GRP networks work in a similar way to Beneš network, except that each layer is a different reshuffling, known as *GRP* or sheeps-and-goats (see also TAOCP).
GRP networks are typically shallower, but the reshuffling operation is only efficient if specific instructions are available in hardware, as they can be performed in 8 cycles.
The PEXT/PDEP instructions used for the GRP reshuffling is supported by Intel starting from the Haswell architecture (released in 2013) and by AMD from the Zen 3 architecture (released in 2020).
On older AMD architectures, PEXT/PDEP is implemented in microcode and are reportedly slower.
On such machines you may want to experiment which method is faster and possibly disable calls to BMI2 with `ENV["PB_USE_BMI2"] = false`

.
Fallback operations are implemented but are typically much slower then butterfly operations.
The construction of the masks follows the algorithm in: R. Lee, Z. Shi, X. Yang, *Efficient permutation instructions for fast software cryptography*, IEEE Micro (2001); which is well explained here.

## Enhancements

Several improvements could be made.

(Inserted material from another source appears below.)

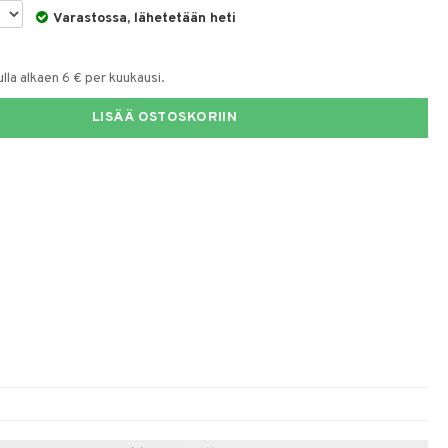
Varastossa, lähetetään heti
la alkaen 6 € per kuukausi.
LISÄÄ OSTOSKORIIN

Here I just list the first ones off the top of my head:

**Use ARM64-specific instructions**It would be nice to improve performance on ARM64 processors by exploiting intrinsics for these processors, specifically Apple silicon. In SVE there is some kind of`PEXT/PDEP`

equivalent here, as well as GRP operations, but unfortunately they don't seem to be supported by Apple. There are also some interesting possibilities described here.**Preconditioning**A simple way of reducing the depth of the network is to try cheap operations like`bitreverse`

and`bitshift`

before or after the network to try to save masks. This is what is done here.**Lookup tables**Small permutations could benefit from doing sub-permutations with a precomputed table. One could use`pext`

to extract say 8 bits at a time, look up their permutation in a table of 256 elements, and join the results with`|`

. This approach is fast but scales linearly with size, both in time and space, so it is interesting for permutations on`UInt8`

s,`UInt16`

s and possibly`UInt32`

s.**PSHUFB**The PSHUFB instruction is part of SSE3 and can perform arbitrary byte reshufflings. It could be used to compress a bunch of layers or combined with lookup tables for some very promising speedups.**Rearrangement**Finding the best possible arrangement of the stages of a Beneš network (such that the most masks are trivial) is currently done by exhaustive search. It is likely there is a better way of constructing the masks, but I am not aware of any.**Better fallbacks**Faster software fallbacks for`pext/pdep`

exist,~~like zp7~~(uses x86 intrinsics anyway).**Code refactoring**It should be possible to take a more functional approach and define a permutation as a series of transformations`T`

↦`T`

, but I'm not sure how to do that while preserving type inference and performance. This would allow for more generic algorithms and extensions.

## Compatibility

This package is compatible with Julia 1.5 and above.